Young-hee é uma atriz famosa que tem a sua vida pessoal exposta após um caso com um homem casado. Ela decide abandonar a cidade europeia onde mora e dar uma pausa na carreira. Young-hee reencontra os velhos amigos e começa a refletir sobre suas possibilidades de futuro. Em noites regadas a álcool, ela se libera e diz o que realmente sente.

Crítica

Dentro do cenário cinematográfico atual, o sul-coreano Hong Sang-soo é um dos nomes que melhor sintetiza o conceito de depuração de estilo, construindo seus trabalhos sempre sobre uma base estética rigorosa e sobre variações dos mesmos temas, cenários e tipos.

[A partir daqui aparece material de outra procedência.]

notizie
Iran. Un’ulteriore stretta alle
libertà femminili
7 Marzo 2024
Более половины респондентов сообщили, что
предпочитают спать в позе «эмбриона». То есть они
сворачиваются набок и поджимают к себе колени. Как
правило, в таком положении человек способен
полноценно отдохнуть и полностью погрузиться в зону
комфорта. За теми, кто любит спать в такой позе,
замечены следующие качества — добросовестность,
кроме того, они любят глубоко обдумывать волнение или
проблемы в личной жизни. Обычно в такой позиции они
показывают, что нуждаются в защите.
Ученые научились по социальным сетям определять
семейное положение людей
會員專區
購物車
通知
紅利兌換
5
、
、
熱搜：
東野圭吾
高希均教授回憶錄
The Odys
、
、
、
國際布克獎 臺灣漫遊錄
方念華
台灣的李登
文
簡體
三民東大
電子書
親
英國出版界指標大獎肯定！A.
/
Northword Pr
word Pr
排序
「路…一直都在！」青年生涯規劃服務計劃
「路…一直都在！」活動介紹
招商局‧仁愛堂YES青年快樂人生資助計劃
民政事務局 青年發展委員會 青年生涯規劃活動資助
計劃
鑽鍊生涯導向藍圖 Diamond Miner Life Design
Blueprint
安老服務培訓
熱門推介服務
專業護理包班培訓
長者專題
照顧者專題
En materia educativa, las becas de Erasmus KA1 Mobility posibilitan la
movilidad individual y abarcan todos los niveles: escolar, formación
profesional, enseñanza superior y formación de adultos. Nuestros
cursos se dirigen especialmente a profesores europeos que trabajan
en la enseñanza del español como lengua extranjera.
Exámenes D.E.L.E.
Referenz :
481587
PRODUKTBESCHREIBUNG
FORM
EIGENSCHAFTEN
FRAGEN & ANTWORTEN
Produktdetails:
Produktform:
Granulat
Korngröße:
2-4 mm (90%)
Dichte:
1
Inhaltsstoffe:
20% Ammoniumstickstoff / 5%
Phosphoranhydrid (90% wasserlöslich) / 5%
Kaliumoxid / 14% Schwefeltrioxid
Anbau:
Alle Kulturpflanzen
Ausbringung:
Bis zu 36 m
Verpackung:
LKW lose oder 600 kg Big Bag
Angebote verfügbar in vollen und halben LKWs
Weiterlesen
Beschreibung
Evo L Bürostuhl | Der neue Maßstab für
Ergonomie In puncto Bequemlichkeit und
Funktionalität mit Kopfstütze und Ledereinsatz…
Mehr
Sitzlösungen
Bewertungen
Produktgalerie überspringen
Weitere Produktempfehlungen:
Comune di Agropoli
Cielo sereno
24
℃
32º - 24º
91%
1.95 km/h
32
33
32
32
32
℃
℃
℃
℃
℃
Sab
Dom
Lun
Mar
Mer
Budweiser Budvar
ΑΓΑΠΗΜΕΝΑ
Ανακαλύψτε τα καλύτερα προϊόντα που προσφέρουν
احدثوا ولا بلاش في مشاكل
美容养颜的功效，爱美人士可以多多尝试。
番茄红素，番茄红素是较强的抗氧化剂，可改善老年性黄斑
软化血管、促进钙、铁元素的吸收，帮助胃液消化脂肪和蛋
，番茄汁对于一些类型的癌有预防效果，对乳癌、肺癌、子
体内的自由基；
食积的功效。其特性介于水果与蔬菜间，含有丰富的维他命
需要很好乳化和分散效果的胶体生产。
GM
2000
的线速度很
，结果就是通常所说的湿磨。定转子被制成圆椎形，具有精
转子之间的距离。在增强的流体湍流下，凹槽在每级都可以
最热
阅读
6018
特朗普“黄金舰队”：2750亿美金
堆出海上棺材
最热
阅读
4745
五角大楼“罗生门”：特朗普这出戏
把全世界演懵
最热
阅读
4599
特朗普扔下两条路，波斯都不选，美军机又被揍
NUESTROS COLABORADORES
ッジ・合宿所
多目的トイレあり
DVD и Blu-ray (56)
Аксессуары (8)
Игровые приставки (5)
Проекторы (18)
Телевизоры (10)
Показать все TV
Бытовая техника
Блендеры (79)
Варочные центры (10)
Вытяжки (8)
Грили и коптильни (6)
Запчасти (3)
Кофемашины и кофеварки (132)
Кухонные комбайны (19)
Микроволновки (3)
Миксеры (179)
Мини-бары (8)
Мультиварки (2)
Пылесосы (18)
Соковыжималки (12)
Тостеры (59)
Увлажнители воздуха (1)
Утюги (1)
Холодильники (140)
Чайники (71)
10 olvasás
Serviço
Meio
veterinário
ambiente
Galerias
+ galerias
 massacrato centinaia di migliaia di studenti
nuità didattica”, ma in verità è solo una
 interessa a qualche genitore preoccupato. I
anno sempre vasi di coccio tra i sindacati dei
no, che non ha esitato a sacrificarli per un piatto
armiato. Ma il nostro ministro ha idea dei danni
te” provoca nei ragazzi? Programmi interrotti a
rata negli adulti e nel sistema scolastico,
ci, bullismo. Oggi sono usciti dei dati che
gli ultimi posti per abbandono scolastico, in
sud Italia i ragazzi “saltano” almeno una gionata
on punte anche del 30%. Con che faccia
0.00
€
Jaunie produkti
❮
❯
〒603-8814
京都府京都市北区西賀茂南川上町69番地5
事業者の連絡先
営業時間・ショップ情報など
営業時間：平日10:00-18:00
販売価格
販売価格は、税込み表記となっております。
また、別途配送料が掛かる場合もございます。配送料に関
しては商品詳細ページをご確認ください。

Na Praia à Noite Sozinha é mais um exemplar inequívoco da fórmula desenvolvida pelo diretor, que renova e amplia seu fascínio por conseguir, mesmo lidando com a repetição, manter-se aberto ao imprevisível, escondendo por trás de sua aparente simplicidade camadas de complexidade e poesia. “Tudo parece começar despretensiosamente... mas, então, as coisas passam a se descascar como uma laranja”, assim Martin Scorsese define o cinema de Sang-soo, que de seus incontáveis encontros à mesa entre amigos e amantes, invariavelmente regados a doses generosas de álcool – na forma do soju –, extrai delicadeza, comicidade e epifanias envoltas por uma sinceridade cortante.

O título, além de referenciar o poema de Walt Whitman, carrega outro elemento recorrente nos longas do cineasta: a conexão com a paisagem natural. A praia, assim como os parques e os santuários, configura um terreno familiar a Sang-soo, um local que funciona como válvula de escape, justamente o que parece procurar a protagonista da trama, Young-hee (Kim Min-hee), uma famosa atriz sul-coreana de passagem por Hamburgo. Visitando uma amiga que mora já há alguns anos na Alemanha, Young-hee aproveita também para se distanciar da repercussão de seu caso com um homem casado – um prestigiado cineasta. Por esse ponto de partida, é possível identificar ainda um viés mais autobiográfico do que de costume na obra do cineasta, um aparente reflexo de seu próprio envolvimento com a musa Min-hee.

Estruturalmente, Na Praia à Noite Sozinha se vale de um recurso já utilizado pelo diretor no excepcional Certo Agora, Errado Antes (2015), ao encerrar e reiniciar o longa, com direito a uma nova sequência de créditos. Aqui, porém, existe uma diferença fundamental nessa estruturação, já que a divisão não resulta em duas metades de durações equivalentes, representando pontos de vista distintos de uma mesma história, como no longa anterior, mas sim numa espécie de capítulo independente, mais curto, que mimetiza um rito de passagem. Não à toa, Young-hee, em uma cena inesperada, se ajoelha e reza antes de atravessar uma ponte, ato simbólico de seu desejo de iniciar um novo caminho. O choque do estranho em terras estrangeiras desse ato inicial funciona como o retrato inverso do visto em A Visitante Francesa (2012), no qual a personagem de Isabelle Huppert se deparava com as particularidades sul-coreanas, e que também tinha na praia um cenário primordial.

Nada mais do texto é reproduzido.